A major setback for the Government took place when the Supreme Court passed and order striking rules framed by the Centre under the Finance Act, 2017. The order was passed on Wednesday 13th November, 2019 by a 5 five-judge constitutional bench comprising the Chief Justice Rajan Gogoi, Justice N V Ramana, Justice D Y Chandrachud, Justice Deepak Gupta and Justice Sanjiv Khanna. The attorney general K K Venugopal put forth an argument that the court had no judicial review and no jurisdiction over a Lok Sabha speaker’s decision to pass the finance act as a money bill given under Article 110 of the Indian Constitution.
Issue:
The matter which formed a part of the case was regarding the validity of passing the finance act as a money bill.
Judgment:
The central government under Section 184 of Finance Act, 2017 is granted power to frame rules. Since the rules formulated by the Central Government were supplanting the parent enactment and not supplementing it, the Supreme Court struck it down in entirety. This validity is deemed to be sought by a larger bench. The 225- page judgment seeks to explain the difference between a finance and money bill. The government was ordered to regulate tribunals in accordance with the existing laws until the formulation of new ones. The appointments in tribunals will be in conformity with the current statutes and not under rules of the Finance Act, 2017.
The bench issued a writ of Mandamus to the Ministry of Law to undertake a ‘Judicial Impact Assessment’ of all tribunals and to study the consequences of changes in the framework. This report was to be submitted after evaluation to the apex court. The case of R. Gandhi v. Union of India and key issues of Rojer Mathew v. South Indian Bank Limited were referred to while dispensing the judgment.
A view stated that the new rules should ensure non-discrimination, uniformity in condition of providing services along with assurance of tenure. Further a clear distinction is to be made between the Chairperson and members appointed after retirement and the appointment by the Bar or appointment of specialized persons. The 2 categories ought to be separate and homogenous. The court decision also mentions an aspect of not providing Presiding Officers and members of the statutory tribunals the same status or rank as the judges of the Supreme Court or High Court only on basis of drawing equal salary.
The Central Government with assistance from the Law Commission or any other expert must within 6 months revisit the provision under the Finance Act, 2017. The amalgamation of the existing tribunal along with the remaining requiring homogeneity must be sought. They are required to then appoint sufficient number of benches based on the quantity of work existing and predicted.
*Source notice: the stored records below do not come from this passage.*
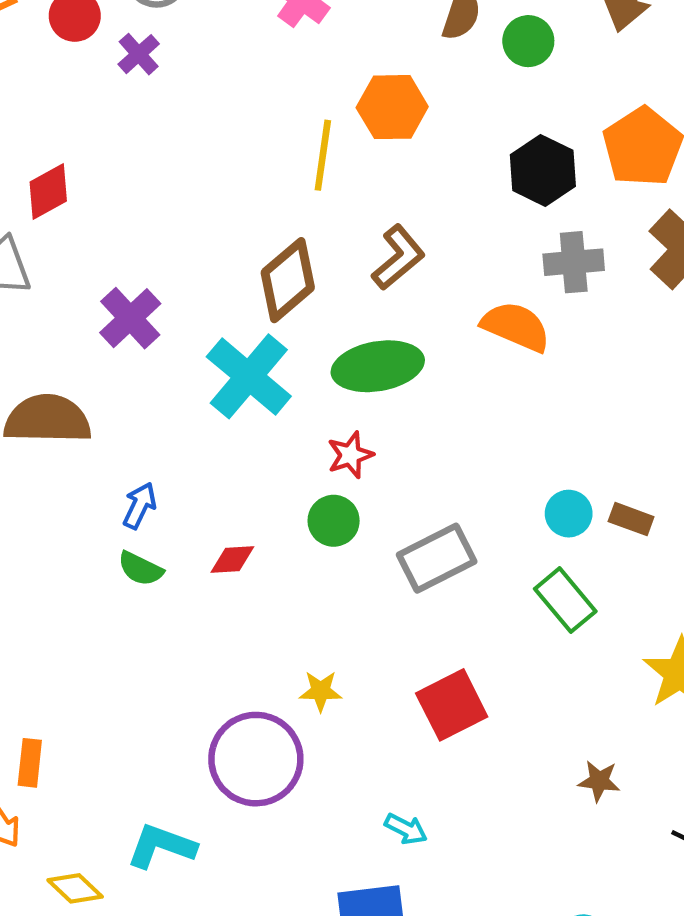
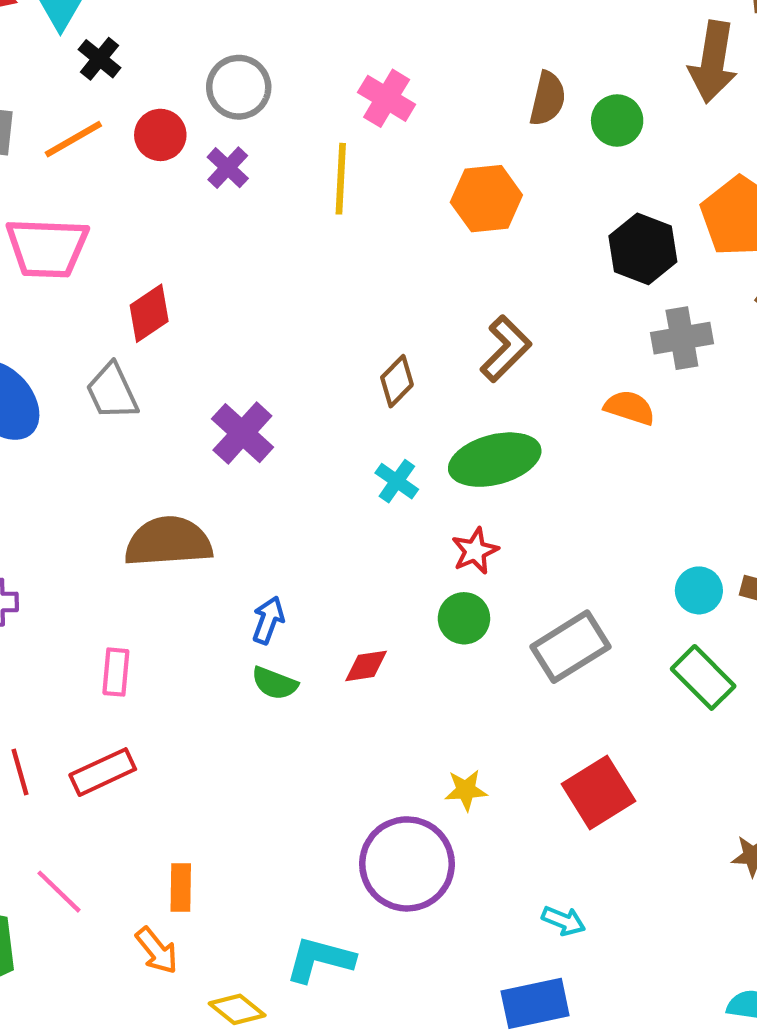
yellow line: (323, 155) -> (341, 179), moved
brown diamond: (288, 280) -> (397, 381), size x0.6
orange semicircle: (516, 326) -> (630, 408), size x0.7
cyan cross: (249, 376) -> (397, 481), moved, size x0.5

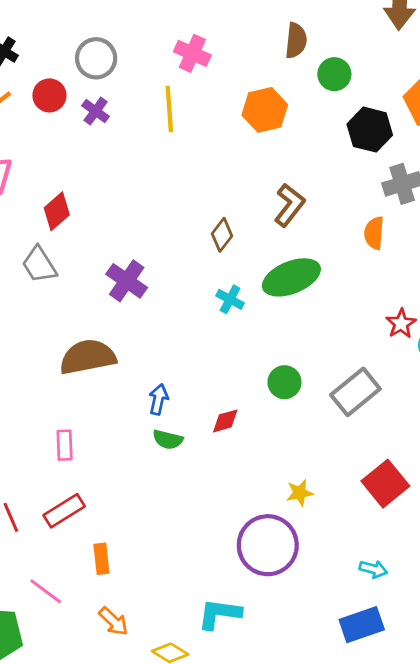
green circle: (617, 120) -> (334, 74), moved
orange semicircle: (630, 408) -> (374, 233), turned -96
red star: (475, 551) -> (401, 324), moved
orange rectangle: (181, 887) -> (101, 559), moved

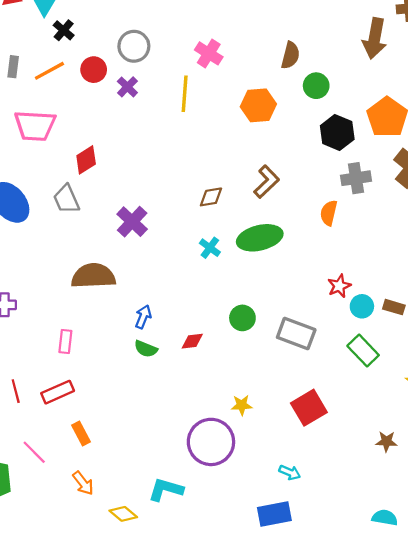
brown diamond: (222, 235) -> (211, 197), turned 35
gray rectangle: (355, 392) -> (296, 334), turned 51
orange rectangle: (101, 559) -> (81, 433), turned -30

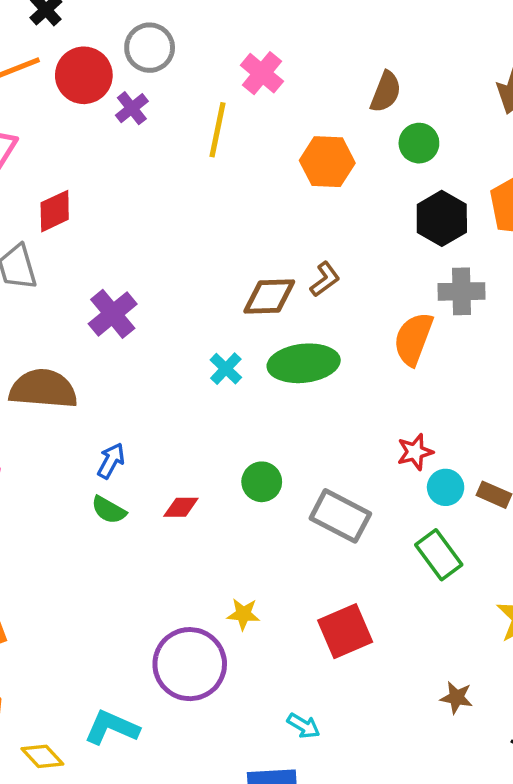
red circle: (94, 70) -> (84, 75), size x1.4
brown L-shape: (267, 182) -> (325, 279), size x0.7
brown diamond: (211, 197) -> (269, 297), moved, size x1.4
orange semicircle: (329, 213) -> (413, 339), size x1.4

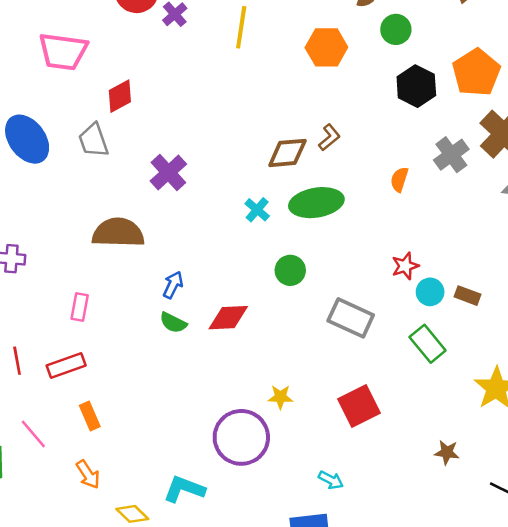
gray cross: (461, 291) -> (451, 155), moved, turned -32
orange semicircle: (413, 339) -> (399, 180), size x0.6
green circle: (262, 482) -> (290, 270), moved
red diamond: (181, 507) -> (228, 318), size x1.5

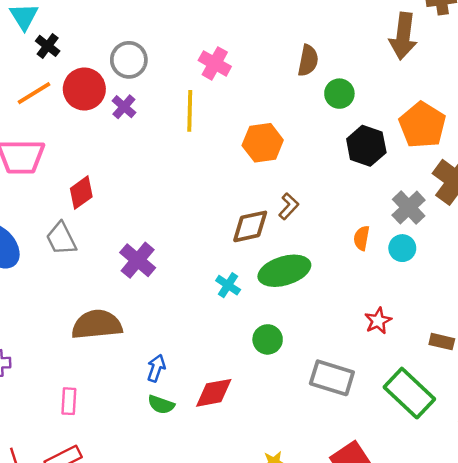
orange hexagon: (326, 47) -> (263, 143), moved
cyan circle: (430, 292) -> (402, 248), moved
green rectangle: (428, 344) -> (409, 393), size x1.4

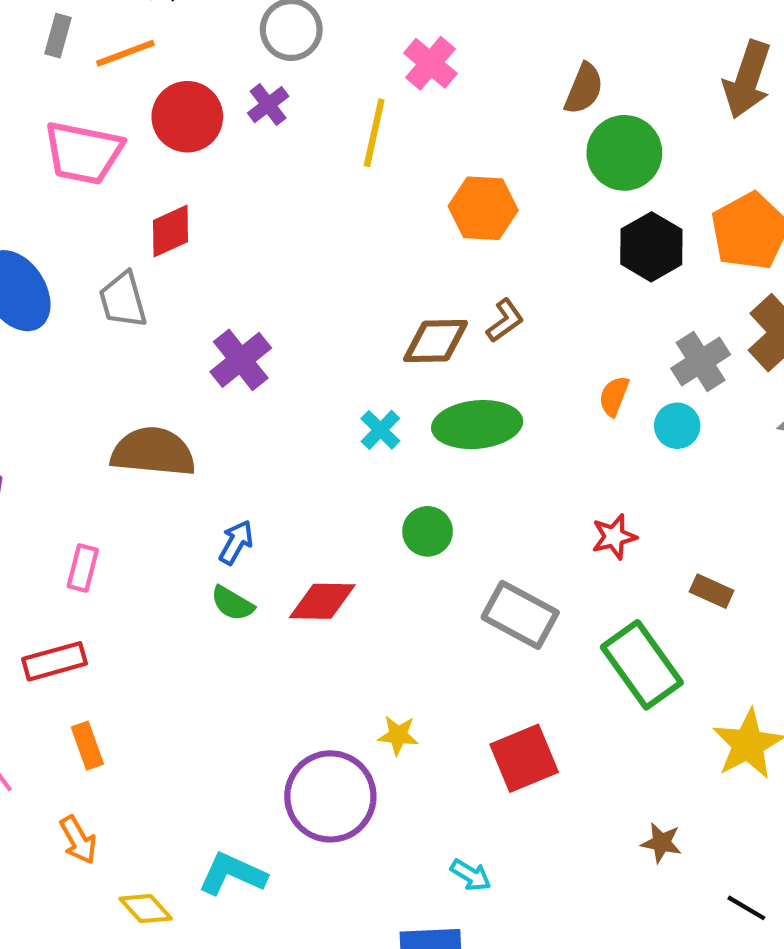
red circle: (84, 89) -> (187, 117), moved
green circle: (339, 94) -> (624, 153), size x1.5

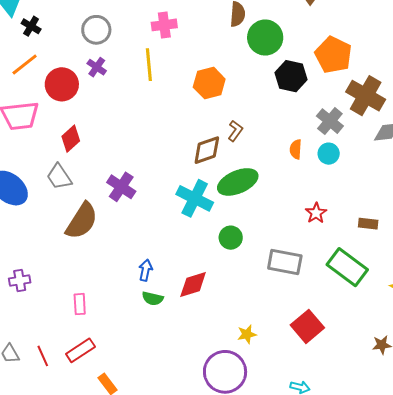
pink cross: (430, 63) -> (164, 25), turned -30
cyan cross: (380, 430) -> (195, 198), size x1.8
brown semicircle: (153, 452) -> (82, 221), moved, turned 135

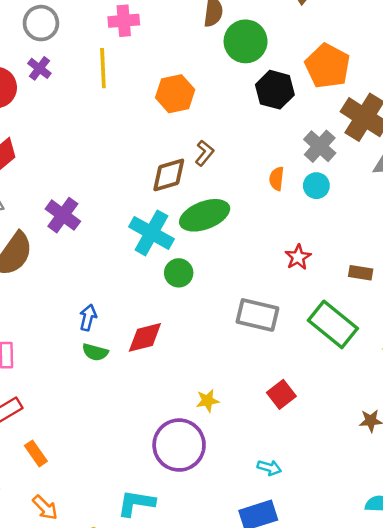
green circle: (231, 238) -> (179, 273), moved
red square: (307, 326) -> (281, 394), size x0.7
The selection committee rules were not in accordance with the constitutional scheme as it would dilute the judiciary involvement. This case brought about an insight into how the executive encroached upon the judiciary by taking a dominant stand in the case. The case if not provided with the stated decision would have led to judicial independence being destroyed and imbalance in the separation of powers concept.